Exercise aim
Do not include the pictures; repeat the rest of the data exactly.
== == ==
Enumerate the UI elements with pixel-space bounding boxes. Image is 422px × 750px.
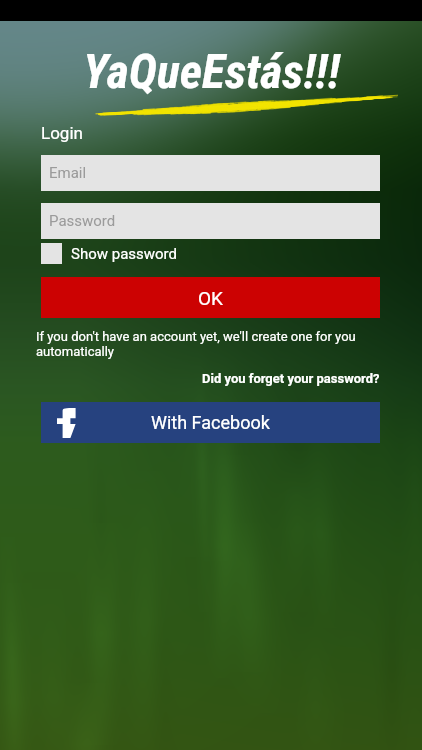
staticText: Show password: [71, 245, 178, 263]
button[interactable]: Did you forget your password?: [202, 371, 380, 386]
staticText: With Facebook: [151, 412, 270, 433]
staticText: If you don't have an account yet, we'll …: [36, 329, 361, 359]
button[interactable]: Email: [41, 155, 380, 191]
button[interactable]: Show password: [41, 243, 178, 264]
button[interactable]: OK: [41, 277, 380, 318]
button[interactable]: Password: [41, 203, 380, 239]
staticText: Email: [49, 164, 87, 182]
staticText: OK: [198, 287, 223, 309]
button[interactable]: With Facebook: [41, 402, 380, 443]
staticText: Login: [41, 123, 83, 143]
staticText: YaQueEstás!!!: [83, 43, 340, 99]
staticText: Password: [49, 212, 116, 230]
== == ==
Written answer
Enumerate the UI elements with pixel-space bounding boxes. Image is 422px × 750px.
staticText: Show password: [71, 245, 178, 263]
button[interactable]: Did you forget your password?: [202, 371, 380, 386]
staticText: With Facebook: [151, 412, 270, 433]
staticText: If you don't have an account yet, we'll …: [36, 329, 361, 359]
button[interactable]: Email: [41, 155, 380, 191]
button[interactable]: Show password: [41, 243, 178, 264]
button[interactable]: OK: [41, 277, 380, 318]
button[interactable]: Password: [41, 203, 380, 239]
staticText: Email: [49, 164, 87, 182]
staticText: OK: [198, 287, 223, 309]
button[interactable]: With Facebook: [41, 402, 380, 443]
staticText: Login: [41, 123, 83, 143]
staticText: YaQueEstás!!!: [83, 43, 340, 99]
staticText: Password: [49, 212, 116, 230]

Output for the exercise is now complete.